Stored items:
====
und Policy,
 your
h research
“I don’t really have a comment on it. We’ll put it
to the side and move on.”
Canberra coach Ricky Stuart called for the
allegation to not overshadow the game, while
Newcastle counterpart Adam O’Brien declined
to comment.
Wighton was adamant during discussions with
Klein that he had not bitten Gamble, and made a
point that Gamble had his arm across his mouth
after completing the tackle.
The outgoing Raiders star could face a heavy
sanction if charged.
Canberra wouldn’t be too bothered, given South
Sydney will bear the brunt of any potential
====
Your output should be the lines from the one with "Canberra wouldn’t be" through the last line of the entries above, copied exactly and nothing more.

Canberra wouldn’t be too bothered, given South
Sydney will bear the brunt of any potential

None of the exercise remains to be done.